El sonido del teléfono blanco la sobresaltó. Levantó el tubo con celeridad:
-Buenas noches, en qué puedo ayudarle. –Dijo con vos suave y tranquila. Del otro lado sólo se escuchaba un llanto desesperado, visceral, incontenible. Cristina esperó unos segundos pacientemente-. Todo mi tiempo es tuyo, tratá de tranquilizarte para que me puedas contar qué es lo que te pasa. –No sabía si era una persona mayor, o joven, tampoco interesaba, el tuteo tendía a acercar a la persona, a contenerla.
-No estás sola, estoy con vos, acompañándote en tu dolor… -Continuó. Del otro lado, el sollozo había cedido y en su lugar se escuchaba un suspiro lánguido y penoso.
-No aguanto más, quiero terminar con todo, -dijo con un hilo de voz aquella mujer desconocida-, mi vida es un desastre…
-¿Cómo te llamás? –Preguntó Cristina.
-Alejandra… pero eso no importa, ya no me importa nada… estoy decidida a matarme, tengo un revólver en la mano. –Cristina estaba esperando esta frase, la de siempre, la de la persona en crisis, la frase que la convocaba a ella como a una diosa pagana.

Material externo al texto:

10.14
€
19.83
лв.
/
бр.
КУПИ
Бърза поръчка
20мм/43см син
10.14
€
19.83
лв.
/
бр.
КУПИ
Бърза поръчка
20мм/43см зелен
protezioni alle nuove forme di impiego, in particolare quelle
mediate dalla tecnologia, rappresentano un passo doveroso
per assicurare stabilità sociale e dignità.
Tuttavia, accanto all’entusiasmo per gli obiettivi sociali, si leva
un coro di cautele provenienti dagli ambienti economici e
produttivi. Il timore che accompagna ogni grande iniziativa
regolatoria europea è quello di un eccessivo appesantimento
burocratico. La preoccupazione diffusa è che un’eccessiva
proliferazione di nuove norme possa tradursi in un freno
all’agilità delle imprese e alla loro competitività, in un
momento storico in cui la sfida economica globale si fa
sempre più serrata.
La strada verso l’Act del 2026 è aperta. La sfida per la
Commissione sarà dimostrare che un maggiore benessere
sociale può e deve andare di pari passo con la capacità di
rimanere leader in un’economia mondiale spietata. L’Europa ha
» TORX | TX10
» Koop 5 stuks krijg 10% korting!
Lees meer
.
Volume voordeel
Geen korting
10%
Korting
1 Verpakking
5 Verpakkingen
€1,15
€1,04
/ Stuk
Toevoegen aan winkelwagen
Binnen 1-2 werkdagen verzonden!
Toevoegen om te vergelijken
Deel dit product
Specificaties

-Si ya estás decidida a hacerlo, te pido que charlemos un rato, no tenés nada que perder ¿te parece? –Del otro lado de la línea presintió el desconcierto, ¿no debían decirle acaso que era una locura, que no hiciera ese disparate? Cristina captó la duda de su interlocutora y aprovechó la circunstancia-. Te propongo lo siguiente, guardá el arma mientras charlamos, de otro modo te voy a tener que cortar… Te puedo acompañar en tu dolor, pero no te puedo acompañar en tu muerte…

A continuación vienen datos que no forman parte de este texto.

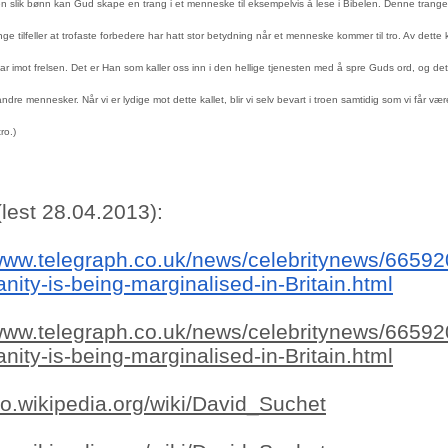
n slik bønn kan Gud skape en trang i et menneske til eksempelvis å lese i Bibelen. Denne tran
nge tilfeller at trofaste forbedere har hatt stor betydning når et menneske kommer til tro. Av dette
r imot frelsen. Det er Han som kaller oss inn i den hellige tjenesten med å spre Guds ord, og det 
ndre mennesker. Når vi er lydige mot dette kallet, blir vi selv bevart i troen samtidig som vi får væ
ro.)
(lest 28.04.2013):
/www.telegraph.co.uk/news/celebritynews/6659
anity-is-being-marginalised-in-Britain.html
/www.telegraph.co.uk/news/celebritynews/6659
anity-is-being-marginalised-in-Britain.html
/no.wikipedia.org/wiki/David_Suchet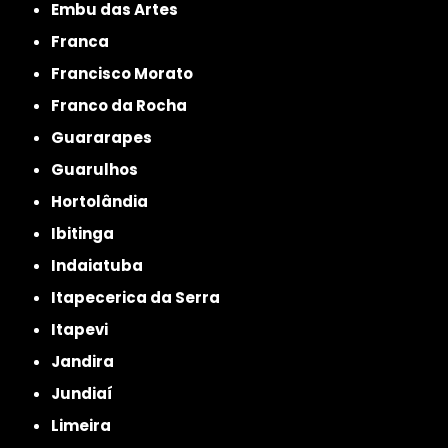
Embu das Artes
Franca
Francisco Morato
Franco da Rocha
Guararapes
Guarulhos
Hortolândia
Ibitinga
Indaiatuba
Itapecerica da Serra
Itapevi
Jandira
Jundiaí
Limeira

Hubo un acceso de llanto primero, silencio después y enseguida un casi inaudible –Está bien, ya voy, pero por favor, no me cortés-.
Allí se presentó el segundo round que Cristina debía ganar, el decisivo, el que salvaría una vida o el que la dejaría escapar sin remedio. No tenía miedo, ni angustia, tenía la serenidad de saber que hacía todo lo que podía, no sabía si era suficiente, pero era todo lo que podía. Alejandra escuchó en silencio el monólogo que Cristina le ofrecía con el énfasis del amor, de la entrega… Allí tocaba las fibras más íntimas de ese ser desesperado como quien arranca una melodía majestuosa a un piano imaginario, más acá, hacía silbar el viento de la esperanza donde pronunciar esta palabra era casi una utopía. La atmósfera se perfumó con el aroma de la Vida cuando Alejandra comenzó a asentir, primero tímidamente, luego con el ánimo confortado.

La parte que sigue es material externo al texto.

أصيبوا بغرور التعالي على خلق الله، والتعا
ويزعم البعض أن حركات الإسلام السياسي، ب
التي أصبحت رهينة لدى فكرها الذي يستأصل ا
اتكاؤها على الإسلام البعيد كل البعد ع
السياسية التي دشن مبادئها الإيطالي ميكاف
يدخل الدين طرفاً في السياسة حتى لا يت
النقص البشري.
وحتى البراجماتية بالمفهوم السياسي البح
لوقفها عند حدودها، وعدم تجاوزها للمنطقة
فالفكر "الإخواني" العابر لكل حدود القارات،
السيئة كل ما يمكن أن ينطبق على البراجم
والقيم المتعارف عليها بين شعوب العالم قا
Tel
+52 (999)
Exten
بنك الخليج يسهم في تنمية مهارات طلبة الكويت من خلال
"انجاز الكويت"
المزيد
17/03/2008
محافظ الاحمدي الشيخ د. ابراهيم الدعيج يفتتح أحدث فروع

Al colgar el teléfono, una hora después, Cristina no supo nunca qué había hecho Alejandra, sólo lo presentía. Alejandra no supo nunca que Cristina llevaba ese nombre y que le había salvado la vida a cambio de la inmensa satisfacción del deber cumplido… y que eso era lo único que iba a recibir, lo único y más valioso que alguien puede recibir…
Gracias a vos, sigo viva. Cristina era voluntaria en un centro de ayuda a personas en crisis, ésa era su paga, fabulosa.